DB: Yes and I’m also going to Italy for choir, so I’m trying to learn a little bit of Italian too.

SB: You’re a very intellectually curious person. What do you see as the greatest challenge facing learners today?

DB: I think the biggest challenge is that a lot of kids that think they have to take honors or AP classes. Which I’m learning is totally wrong! You don’t have to take honors or AP to be smart. I’m struggling a little bit because I decided to take all honors. I think it’s a big problem because a lot of people think, “I have to be in the top classes and I have to get A’s.”

SB: So it’s a big question, but where do you see yourself in 10 years? You’ve said you are in Germany, teaching . . .

DB: My goal is to have a college degree, have my Masters and teaching credential, and then start teaching. In the U.S., it’s hard to drive to another country and speak another language; we all speak English here. Meanwhile, in Europe, I could pop on a trip for a month or something and go speak 5 different languages in different countries.

SB: Cool. So how has OLu changed or shifted your perspective?

DB: Originally I thought I was going to take Spanish for high school. And then I went to OLu and realized, “Hey, I could take several languages!” So now I’m taking way more languages than I thought I would, but I love it. They’ve allowed me to learn more than I expected but still succeed and not burn out.

I came away from this meeting with a classmate further inspired to pursue my own avenues for learning. I was encouraged by her level-headed approach that seemed full of optimism, not only for her own generation, but for the ones coming after.

When our conversation was over, it occurred to me how little time we have—or what time we have, but don’t use—to get to know each other in this way. I’m sure each of us could tell the story of some of our unsung passions and unadvertised interests, but sometimes it takes an interview to remind us that this, hidden behind a thousand varied masks, walks around the halls of our school every day, waiting to be discovered.

Bumbled farewells in attempted languages dotted our departure.
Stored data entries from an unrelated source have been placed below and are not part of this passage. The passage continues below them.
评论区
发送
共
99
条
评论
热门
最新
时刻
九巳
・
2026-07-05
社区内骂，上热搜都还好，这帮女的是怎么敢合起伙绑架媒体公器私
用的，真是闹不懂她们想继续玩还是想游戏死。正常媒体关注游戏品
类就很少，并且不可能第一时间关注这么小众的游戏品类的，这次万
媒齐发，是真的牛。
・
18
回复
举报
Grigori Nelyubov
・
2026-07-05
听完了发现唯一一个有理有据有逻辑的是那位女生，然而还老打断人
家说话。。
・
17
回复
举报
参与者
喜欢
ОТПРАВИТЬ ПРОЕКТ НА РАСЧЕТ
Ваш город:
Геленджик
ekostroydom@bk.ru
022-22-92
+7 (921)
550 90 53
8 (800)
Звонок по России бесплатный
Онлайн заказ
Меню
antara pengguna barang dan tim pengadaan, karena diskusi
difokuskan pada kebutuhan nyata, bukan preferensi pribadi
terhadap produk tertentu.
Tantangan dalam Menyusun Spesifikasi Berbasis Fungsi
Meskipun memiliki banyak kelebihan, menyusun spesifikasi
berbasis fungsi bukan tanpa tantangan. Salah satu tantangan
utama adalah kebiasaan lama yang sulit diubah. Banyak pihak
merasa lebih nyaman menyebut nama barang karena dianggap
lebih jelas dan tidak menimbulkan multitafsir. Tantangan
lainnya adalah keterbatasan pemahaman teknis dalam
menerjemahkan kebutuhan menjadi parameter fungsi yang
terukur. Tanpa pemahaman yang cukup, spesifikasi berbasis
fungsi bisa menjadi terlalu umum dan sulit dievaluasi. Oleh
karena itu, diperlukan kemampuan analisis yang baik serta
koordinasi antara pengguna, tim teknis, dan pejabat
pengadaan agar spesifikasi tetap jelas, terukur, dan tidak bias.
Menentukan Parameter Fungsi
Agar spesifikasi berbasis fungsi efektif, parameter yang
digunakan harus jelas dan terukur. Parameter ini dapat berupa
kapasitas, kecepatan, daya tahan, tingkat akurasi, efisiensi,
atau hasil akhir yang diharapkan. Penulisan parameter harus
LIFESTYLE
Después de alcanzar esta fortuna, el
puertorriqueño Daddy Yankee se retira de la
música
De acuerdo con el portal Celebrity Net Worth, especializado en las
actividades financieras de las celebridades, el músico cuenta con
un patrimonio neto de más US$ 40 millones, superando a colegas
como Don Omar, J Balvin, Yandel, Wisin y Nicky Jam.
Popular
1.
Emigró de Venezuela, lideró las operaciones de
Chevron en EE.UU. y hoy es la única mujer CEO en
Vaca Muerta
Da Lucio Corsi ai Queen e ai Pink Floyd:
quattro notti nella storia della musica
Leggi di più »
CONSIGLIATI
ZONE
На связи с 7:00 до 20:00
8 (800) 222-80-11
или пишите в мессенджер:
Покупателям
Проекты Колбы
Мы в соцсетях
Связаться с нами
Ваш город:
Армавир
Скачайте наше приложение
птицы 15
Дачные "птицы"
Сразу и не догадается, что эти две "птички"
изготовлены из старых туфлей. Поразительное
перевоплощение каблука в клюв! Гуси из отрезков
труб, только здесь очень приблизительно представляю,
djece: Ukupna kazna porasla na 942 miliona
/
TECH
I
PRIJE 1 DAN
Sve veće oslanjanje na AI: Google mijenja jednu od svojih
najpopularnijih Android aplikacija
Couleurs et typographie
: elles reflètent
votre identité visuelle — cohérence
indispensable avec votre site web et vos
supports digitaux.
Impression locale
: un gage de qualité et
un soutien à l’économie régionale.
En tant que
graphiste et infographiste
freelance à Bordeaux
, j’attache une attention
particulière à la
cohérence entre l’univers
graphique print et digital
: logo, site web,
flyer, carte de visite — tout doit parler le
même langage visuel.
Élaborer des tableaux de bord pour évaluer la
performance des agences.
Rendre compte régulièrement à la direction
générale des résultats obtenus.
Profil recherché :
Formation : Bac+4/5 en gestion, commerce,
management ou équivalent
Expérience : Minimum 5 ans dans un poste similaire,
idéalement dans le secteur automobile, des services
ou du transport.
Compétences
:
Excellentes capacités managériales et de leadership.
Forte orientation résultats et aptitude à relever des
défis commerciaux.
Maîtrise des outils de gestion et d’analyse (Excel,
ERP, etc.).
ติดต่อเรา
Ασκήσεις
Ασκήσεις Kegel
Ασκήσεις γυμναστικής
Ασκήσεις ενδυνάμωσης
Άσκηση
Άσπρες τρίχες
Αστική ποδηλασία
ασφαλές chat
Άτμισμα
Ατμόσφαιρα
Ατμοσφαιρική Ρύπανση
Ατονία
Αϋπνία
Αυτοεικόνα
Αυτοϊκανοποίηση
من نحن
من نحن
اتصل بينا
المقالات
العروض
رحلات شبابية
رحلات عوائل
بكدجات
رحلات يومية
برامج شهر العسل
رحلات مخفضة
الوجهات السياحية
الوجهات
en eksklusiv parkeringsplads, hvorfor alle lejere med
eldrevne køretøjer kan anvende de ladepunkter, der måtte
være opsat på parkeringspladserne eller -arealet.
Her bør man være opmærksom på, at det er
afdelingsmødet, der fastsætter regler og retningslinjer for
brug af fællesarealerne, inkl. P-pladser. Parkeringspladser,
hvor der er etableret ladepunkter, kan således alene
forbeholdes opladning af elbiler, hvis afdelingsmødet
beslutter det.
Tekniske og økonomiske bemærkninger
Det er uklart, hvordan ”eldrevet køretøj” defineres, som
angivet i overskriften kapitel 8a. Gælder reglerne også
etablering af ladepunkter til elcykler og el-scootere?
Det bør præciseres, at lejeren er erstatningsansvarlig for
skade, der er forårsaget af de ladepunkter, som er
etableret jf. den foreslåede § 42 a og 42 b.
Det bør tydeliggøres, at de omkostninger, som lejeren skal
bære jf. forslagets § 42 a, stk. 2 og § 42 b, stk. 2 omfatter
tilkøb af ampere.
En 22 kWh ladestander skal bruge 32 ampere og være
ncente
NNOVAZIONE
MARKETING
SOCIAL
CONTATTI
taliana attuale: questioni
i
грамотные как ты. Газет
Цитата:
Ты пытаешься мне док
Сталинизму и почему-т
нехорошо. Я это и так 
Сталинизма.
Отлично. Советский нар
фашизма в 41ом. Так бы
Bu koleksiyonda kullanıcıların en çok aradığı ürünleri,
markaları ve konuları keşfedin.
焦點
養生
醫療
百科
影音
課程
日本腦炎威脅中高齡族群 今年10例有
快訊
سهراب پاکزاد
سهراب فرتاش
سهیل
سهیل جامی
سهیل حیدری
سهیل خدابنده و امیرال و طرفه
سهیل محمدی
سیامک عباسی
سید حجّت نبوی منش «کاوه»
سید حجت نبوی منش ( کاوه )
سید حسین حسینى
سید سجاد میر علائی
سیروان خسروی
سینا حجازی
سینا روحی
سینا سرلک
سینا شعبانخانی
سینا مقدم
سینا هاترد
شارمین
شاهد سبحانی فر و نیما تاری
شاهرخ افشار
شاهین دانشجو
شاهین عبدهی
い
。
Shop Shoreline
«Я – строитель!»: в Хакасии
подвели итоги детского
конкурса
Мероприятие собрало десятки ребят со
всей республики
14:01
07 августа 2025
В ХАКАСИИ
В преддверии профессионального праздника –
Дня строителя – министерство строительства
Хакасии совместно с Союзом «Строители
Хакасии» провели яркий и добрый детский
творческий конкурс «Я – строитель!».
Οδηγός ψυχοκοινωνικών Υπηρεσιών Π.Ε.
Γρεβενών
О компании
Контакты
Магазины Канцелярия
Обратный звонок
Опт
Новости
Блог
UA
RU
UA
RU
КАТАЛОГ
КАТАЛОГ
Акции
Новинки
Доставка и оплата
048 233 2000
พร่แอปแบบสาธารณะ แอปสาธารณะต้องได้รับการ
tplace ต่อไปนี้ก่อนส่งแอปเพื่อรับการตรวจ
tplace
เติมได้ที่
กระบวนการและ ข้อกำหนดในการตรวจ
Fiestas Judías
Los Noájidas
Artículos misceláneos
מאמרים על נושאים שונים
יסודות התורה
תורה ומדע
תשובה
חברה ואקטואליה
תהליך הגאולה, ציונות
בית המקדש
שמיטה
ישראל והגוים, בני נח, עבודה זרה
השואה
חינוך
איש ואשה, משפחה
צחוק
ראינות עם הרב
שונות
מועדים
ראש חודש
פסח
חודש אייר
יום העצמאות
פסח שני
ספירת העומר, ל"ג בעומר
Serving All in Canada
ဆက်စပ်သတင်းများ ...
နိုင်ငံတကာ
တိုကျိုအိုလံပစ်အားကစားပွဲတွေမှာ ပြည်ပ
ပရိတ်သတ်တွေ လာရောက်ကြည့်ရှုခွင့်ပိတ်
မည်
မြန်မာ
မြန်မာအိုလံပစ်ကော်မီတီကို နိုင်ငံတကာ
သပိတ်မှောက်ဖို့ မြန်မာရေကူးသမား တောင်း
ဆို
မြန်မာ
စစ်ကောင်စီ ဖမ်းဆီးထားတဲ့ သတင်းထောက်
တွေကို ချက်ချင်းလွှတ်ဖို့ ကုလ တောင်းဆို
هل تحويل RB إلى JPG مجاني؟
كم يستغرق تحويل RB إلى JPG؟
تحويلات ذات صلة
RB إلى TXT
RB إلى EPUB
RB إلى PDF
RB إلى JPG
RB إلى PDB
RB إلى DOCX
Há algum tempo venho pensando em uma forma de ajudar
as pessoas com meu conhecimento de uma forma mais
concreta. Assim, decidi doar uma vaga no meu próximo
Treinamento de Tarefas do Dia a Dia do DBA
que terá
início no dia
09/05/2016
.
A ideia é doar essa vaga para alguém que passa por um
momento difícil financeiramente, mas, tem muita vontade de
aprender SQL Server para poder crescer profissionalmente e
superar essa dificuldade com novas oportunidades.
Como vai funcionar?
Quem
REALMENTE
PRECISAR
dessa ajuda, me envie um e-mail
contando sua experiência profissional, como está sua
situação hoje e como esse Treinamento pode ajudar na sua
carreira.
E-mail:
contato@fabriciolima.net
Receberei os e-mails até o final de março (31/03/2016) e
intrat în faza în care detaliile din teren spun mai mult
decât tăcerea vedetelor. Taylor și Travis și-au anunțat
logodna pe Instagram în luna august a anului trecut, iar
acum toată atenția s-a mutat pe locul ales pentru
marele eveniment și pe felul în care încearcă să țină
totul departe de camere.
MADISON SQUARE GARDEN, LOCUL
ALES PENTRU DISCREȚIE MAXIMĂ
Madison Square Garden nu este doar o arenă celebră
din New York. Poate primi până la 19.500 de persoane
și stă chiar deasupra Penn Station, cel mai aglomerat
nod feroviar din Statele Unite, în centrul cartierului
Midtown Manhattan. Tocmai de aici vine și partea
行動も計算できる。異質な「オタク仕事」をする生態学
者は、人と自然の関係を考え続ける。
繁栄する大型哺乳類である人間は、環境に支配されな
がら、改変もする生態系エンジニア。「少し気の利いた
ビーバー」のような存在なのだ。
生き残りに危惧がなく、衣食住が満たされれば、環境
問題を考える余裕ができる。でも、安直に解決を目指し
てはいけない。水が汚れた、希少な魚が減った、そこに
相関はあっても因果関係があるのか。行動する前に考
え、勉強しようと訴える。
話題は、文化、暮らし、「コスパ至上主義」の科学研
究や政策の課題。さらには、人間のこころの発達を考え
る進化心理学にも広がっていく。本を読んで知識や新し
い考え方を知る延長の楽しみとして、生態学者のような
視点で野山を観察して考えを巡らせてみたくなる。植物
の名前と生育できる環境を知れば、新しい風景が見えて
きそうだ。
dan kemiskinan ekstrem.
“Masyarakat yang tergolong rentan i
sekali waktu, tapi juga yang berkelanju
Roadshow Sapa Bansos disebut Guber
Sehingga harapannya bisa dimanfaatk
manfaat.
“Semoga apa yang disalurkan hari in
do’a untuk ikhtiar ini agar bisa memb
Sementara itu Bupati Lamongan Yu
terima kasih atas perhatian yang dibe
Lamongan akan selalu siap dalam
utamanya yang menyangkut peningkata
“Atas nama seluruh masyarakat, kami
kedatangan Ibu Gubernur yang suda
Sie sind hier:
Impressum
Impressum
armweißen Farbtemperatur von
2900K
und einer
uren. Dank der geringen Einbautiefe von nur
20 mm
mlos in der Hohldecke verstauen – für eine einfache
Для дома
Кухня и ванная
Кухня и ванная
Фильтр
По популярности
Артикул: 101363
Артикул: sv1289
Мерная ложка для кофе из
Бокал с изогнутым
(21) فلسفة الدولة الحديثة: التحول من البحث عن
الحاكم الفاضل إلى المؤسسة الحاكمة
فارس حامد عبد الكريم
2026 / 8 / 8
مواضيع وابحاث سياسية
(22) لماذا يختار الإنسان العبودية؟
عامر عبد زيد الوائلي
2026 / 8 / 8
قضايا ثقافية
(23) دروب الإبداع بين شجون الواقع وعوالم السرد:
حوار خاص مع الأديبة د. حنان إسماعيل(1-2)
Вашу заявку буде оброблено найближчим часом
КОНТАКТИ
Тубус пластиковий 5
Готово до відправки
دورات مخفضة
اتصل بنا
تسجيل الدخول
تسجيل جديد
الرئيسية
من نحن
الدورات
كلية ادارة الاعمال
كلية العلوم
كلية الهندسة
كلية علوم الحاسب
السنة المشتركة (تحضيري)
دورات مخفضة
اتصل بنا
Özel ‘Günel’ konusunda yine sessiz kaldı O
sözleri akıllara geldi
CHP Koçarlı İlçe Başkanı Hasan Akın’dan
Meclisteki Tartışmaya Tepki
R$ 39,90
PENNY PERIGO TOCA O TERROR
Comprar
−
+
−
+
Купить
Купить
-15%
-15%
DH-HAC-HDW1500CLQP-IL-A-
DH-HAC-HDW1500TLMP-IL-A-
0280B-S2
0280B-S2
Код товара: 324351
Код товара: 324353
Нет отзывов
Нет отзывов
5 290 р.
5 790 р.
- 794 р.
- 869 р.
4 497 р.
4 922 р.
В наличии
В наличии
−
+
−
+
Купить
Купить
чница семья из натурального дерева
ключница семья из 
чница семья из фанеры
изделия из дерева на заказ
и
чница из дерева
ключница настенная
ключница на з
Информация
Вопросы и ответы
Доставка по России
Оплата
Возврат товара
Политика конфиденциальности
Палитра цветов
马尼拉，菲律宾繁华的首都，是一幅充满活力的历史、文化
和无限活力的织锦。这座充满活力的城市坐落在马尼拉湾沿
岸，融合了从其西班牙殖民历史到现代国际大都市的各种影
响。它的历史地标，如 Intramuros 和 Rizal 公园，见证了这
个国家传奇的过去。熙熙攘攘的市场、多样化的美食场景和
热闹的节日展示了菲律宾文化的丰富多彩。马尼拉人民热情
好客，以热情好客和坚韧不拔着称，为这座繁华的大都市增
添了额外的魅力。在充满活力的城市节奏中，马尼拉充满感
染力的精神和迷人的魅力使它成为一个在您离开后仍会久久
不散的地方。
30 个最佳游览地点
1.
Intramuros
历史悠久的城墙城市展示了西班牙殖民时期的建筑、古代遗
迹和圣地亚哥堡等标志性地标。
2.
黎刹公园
But my new friend is trying. Trying to reach out to those who are vastly different that herself and find common ground. That’s a tall order, even when you aren’t in Europe (yet). So next time you pass by her in the hall, say hi and rest assured this sophomore speaks your language. Bonjour. Hallo. Ciao. Olá. No matter the language, it will mean one thing: Hi, I get you. Let’s connect. Let’s learn. And it could be just the thing to change your friendship, your school, your country and your world, as Danielle Buschini intends to do.